Has anyone noticed if the height above the ground has any impact on mites or hive beetle populations. The harsh Wisconsin winter claimed all 5 of my hives this year so I am starting over AGAIN! so I can easily make adjustments to hive setups now.
I have mine on home made tables at desk height for convenience and to avoid skunks and mice and mainly just for the comfort and ease of access. Watch out for high wind though, needs to be tied down and tables need to be 4x4 pressure treated legs. No clue as to mite or hive neetle control but it does give ability to control ant migration. The ants tend to travel up the legs so there are measures to stop them. I also leaned the hard way not to attach brackets to sheds as this attracks hornets and wasps that like sheds. I would like to ask the northern beekeepers if two deeps are not too much hive for severe winters. Somehow I think that one deep brood box on the bottom and one medium super on that is enough for northern areas. Sorry to piggyback on your question but loosing hives over the winter needs every stategy that helps, Sorry to hear about your loses.
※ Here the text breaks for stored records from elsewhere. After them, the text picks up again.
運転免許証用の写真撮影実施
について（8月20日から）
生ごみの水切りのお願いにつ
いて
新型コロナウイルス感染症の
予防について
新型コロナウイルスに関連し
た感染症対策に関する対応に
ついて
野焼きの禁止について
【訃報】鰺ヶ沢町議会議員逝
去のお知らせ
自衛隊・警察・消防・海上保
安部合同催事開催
Good luck with your new season.
I had two of mine at table height for most of last summer. That made feeding or inspections a step-ladder affair, but made it very convenient look at the hives from the outside. I had one at about 12" from the ground (two pallets and some leveling below because of slope.) It had a big enough platform surrounding it so I could stand beside it and work it, so better.
I think I'm going to try @14/15" or so this summer (concrete block on edge and sawed-up pallet), plus leveling for slope.
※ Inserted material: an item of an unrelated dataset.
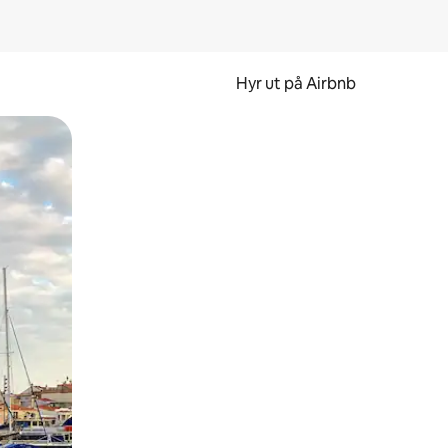
Hyr ut på Airbnb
My winter stand (where all hives are snuggled up together) is 18" high at its lowest - more like 22" on the slopey side. I wanted to avoid skunk issues in the spring. So far haven't seen or smelled any (nor seen roadkill) yet. Have seen possums, but no amount of height will deter them. I plan to make my summer stands individual for each hive, so I guess I can experiment some. The main issue with any height is the need for step ladders and hauling heavy boxes up them. I was planning to use my slopes by having them all face downhill, so the height at the back is less. Having started with my hives suspended from ropes two stories up and needing extension ladders to visit them makes anything on ground level seem marvelously convenient.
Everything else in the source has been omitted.